We always hear that we need to avoid bias in AI algorithms by using fair and balanced training datasets. While that’s true in various scenarios, there are many instances in which fairness can’t be described using simple data rules. An easy question such as “do you prefer A to B” can have many answers depending on the specific context, human rationality or emotion. Suppose the task of inferring a pattern of “happiness”, “responsibility” or “loyalty” given a specific dataset. Can we explain those values simply using data? Finalizing that lesson to AI systems tells us that in order to line up with human values we need help from the disciplines that better understand human behavior.
AI Value Alignment: Learning by Asking the correct Questions
The OpenAI team presented the notion of AI value alignment as “the task of ensuring that artificial intelligence systems reliably do what humans want” in their research paper. AI value alignment needs a level of understanding of human values in a given context. However, many various, we can’t simply explain the reasoning for a particular value-judgment in a data-rule. The OpenAI team thinks that the better way to recognize human values is by simply asking correct questions in those scenarios.
Suppose a scenario in which we are trying to train a machine learning classifier in whether the result of a specific event is “better” or “worse”. Questions about human values can have different subjective answers depending on a specific circumstance. From that stance, if we can get AI systems to ask specific questions maybe we can learn to imitate human judgement in specific scenarios.
Asking the correct question is an effective method for achieving AI value alignment. Woefully, this kind of learning method is defenseless to three well-known restrictions of human value judgment:
1. Reflective Equilibrium: In various cases, humans can not arrive to the correct answer to a question related to value observation. Internal or ethical biases, lack of domain knowledge or downy definition of “correctness” are factors that might introduce ambiguity in the answers. However, if we remove many of the contextual restrictions of the question, a person might arrive to the “correct answer”. In philosophy this is called “reflective equilibrium” as is one of the mechanism that any AI algorithm that tries to learn about human values should try to imitate.
2. Uncertainly: Even if we can attain a reflective balance for a given question, there might be various circumstances in which uncertainly or disagreement prevent humans for arriving to the right answer. Any activities related to future planning often demand uncertainty.

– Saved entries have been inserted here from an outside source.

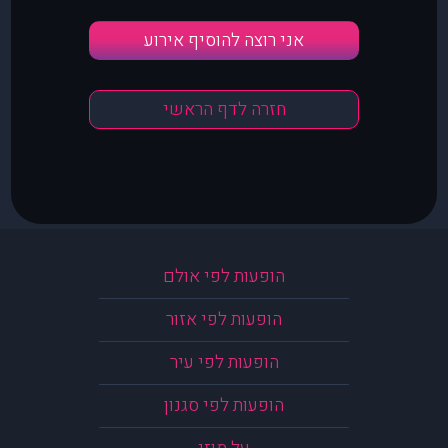
אני רוצה להוסיף אירוע
חזרה לדף הראשי
הופעות לפי אולם
הופעות לפי אזור
הופעות לפי עיר
הופעות לפי סגנון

3. Deception: Humans have a unique ability to give plausible answers to a question but that might wrong in some non-obvious way. Misleading behavior often results in a misalignment between the result of a given event and the values of the parties involved. Understanding deceptive behavior is a non-trivial challenge that needs to be solved to achieve AI value alignment.
Learning Human Values by Debating
So far we have two main debates to the thesis of AI value alignment:
a. AI systems can learn human values by asking correct questions.

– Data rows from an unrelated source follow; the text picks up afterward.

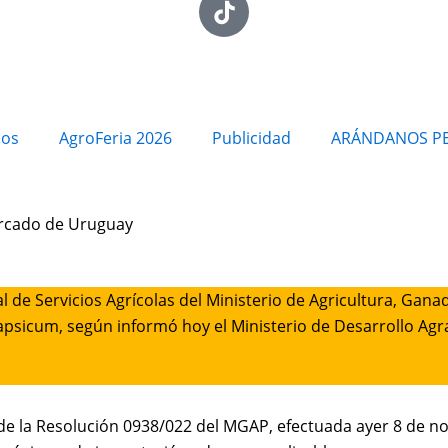
ios
AgroFeria 2026
Publicidad
ARÁNDANOS P
ercado de Uruguay
al de Servicios Agrícolas del Ministerio de Agricultura, Gan
capsicum, según informó hoy el Ministerio de Desarrollo Agra
de la Resolución 0938/022 del MGAP, efectuada ayer 8 de novi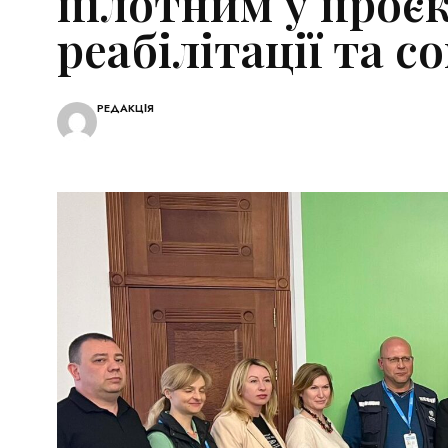
пілотним у проєк
реабілітації та 
РЕДАКЦІЯ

b. Correct Questions are often vulnerable to provocations like uncertainty, deception or the absence of a reflective balance.
Leading these two ideas jointly, the OpenAI team marked to induce AI agents to learn human values by relying on one of the purest question-answering dynamics: debates. Theoretically, debating is a form of discussion that breaks down a complex argument into an iterative set of simpler questions in order to formulate a reasoning path towards a specific answer.
With that supposition as the base, OpenAI created a game in which two AI agents involved in argument, trying to assure a human judge. The debaters are skilled only to win the game of debate, and are not highly motivated by truth separate from the human’s observations. On the human side, the goal is to understand if people are strong enough as judges in argument to make this scheme work, or how to modify debate to fix it if it doesn’t. Using AI debaters in the OpenAI debate is an ideal setting but the technology hasn’t really allured to that point. Most real debates influenced sophisticated natural language patterns that are beyond the capabilities of AI systems today. Certainly, efforts like IBM Project Debater are speedily closing this gap.
To avoid the restrictions of AI debaters, OpenAI uses a plan with two human debaters and a human judge. The result of this debate game are used to train the AI-AI-Human setting.
Conclusion: Using debates as the underlying technique, can help to answer important questions about the relationship between humans and AI agents. The idea of using social sciences to AI is not a new one but the OpenAI efforts are some of the first pragmatic steps in this area. While social sciences center on understanding human behavior in the real world, AI sorts of takes the best version of human behavior as a starting point. From that viewpoint, the intersection of social sciences and AI can lead to a more fairer and safer machine intelligence.